While Grim was working, Florence made frequent trips out onto the porch to criticize Grim’s pruning technique, click her tongue at perceived horticultural missteps, and second-guess his plant choices, but in the end even Florence had to acknowledge the results. The grounds were beautiful again, and though Florence would never admit it, they looked better than ever before. He got the job.

He’d never worked harder than he did that summer and the results were striking. But it wasn’t just the yard that was transformed. That summer Grim went from being a scrawny 14-year-old boy to being a lean, muscular young man. He grew three inches, put on about 15 pounds of muscle, and developed a dark tan. When he showed up at school that Fall, every girl at school couldn’t help but notice the change, but Grim was oblivious to their stares. In his own mind, he was still the same gawky nerd he’d always been.

He’d spent the last three years refining what he’d started that first summer at The Fortress and it had turned into a year-round job: landscaping in the summer; snow removal in the winter. The previous summer, when he turned 16, Grim purchased an old Toyota Tercel station wagon from a guy in Jackson Hole who had decided to abandon the granola lifestyle in favor of a career in accounting. The station wagon had 160,000 miles on the odometer and 20 years of road salt had taken its toll on the paint job. The brown paint on the roof and hood of the car was peeling off in large sheets and parts of the floor had rusted through so that driving through puddles usually meant getting your socks wet. Florence had been so appalled by the appearance of the vehicle that she had forbidden it in her driveway. Grim had to park at the bottom of the hill and ride the mower up.

The car was not what you would call a “babe magnet,” but it ran well and the price was right. In fact, the trailer he pulled behind the Tercel was worth double what the car was worth, and the mower he carried in the trailer was worth double the value of car and trailer combined.

But now he was leaving them all (the car, the trailer, the mower, The Fortress, St. Albans) behind…at least for the summer. His brother, Thor, was taking over lawn mowing duties for the widows in town and Mr. Nelson, who was currently being lectured by Florence Peterson (still wearing the gas mask) on The Florence Peterson Rules of Horticulture, was going to be in charge of The Fortress while he was gone.

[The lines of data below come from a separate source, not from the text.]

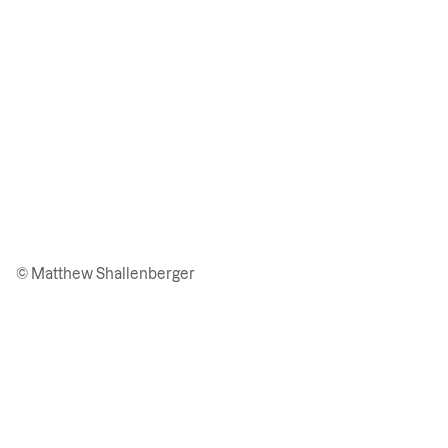
© Matthew Shallenberger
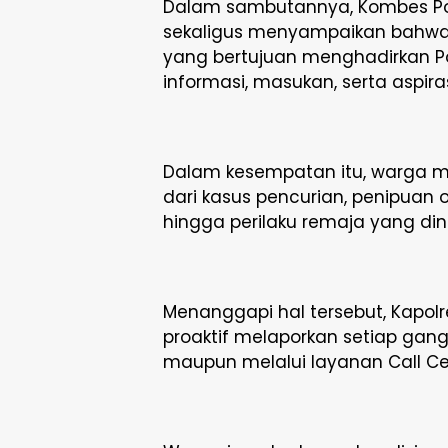
Dalam sambutannya, Kombes Pol
sekaligus menyampaikan bahwa
yang bertujuan menghadirkan P
informasi, masukan, serta aspiras
Dalam kesempatan itu, warga m
dari kasus pencurian, penipuan 
hingga perilaku remaja yang din
Menanggapi hal tersebut, Kapol
proaktif melaporkan setiap g
maupun melalui layanan Call Cen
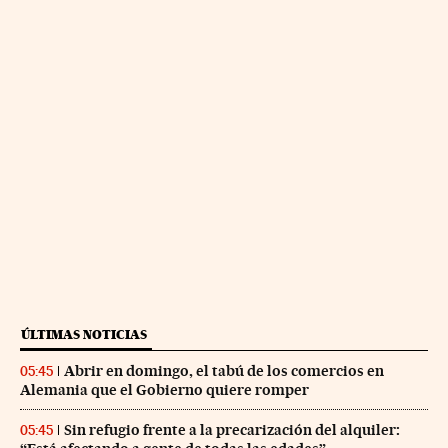
ÚLTIMAS NOTICIAS
Abrir en domingo, el tabú de los comercios en
05:45
Alemania que el Gobierno quiere romper
Sin refugio frente a la precarización del alquiler:
05:45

Grim waited for a pause in the lecture and excused himself. He said goodbye to Mrs. Peterson, whose muttered response was unintelligible through of the gas mask, shook Mr. Nelson’s hand one last time, and rode the mower down the driveway to his car. He loaded the mower into the trailer, slammed the tailgate shut, and looked back up the hill one last time. He was going to miss this place, there was no doubt about it. But this opportunity to go to England was the chance of a lifetime and there was no way he could pass it up.

So, even though he’d never in his live travelled more than 300 miles from St. Albans, tomorrow morning he was getting on a plane (for the first time) and flying 4,731 miles to England. If he’d known just how much this summer was going to change his life forever, he would have been a little more nervous. But sometimes it pays to be young and clueless.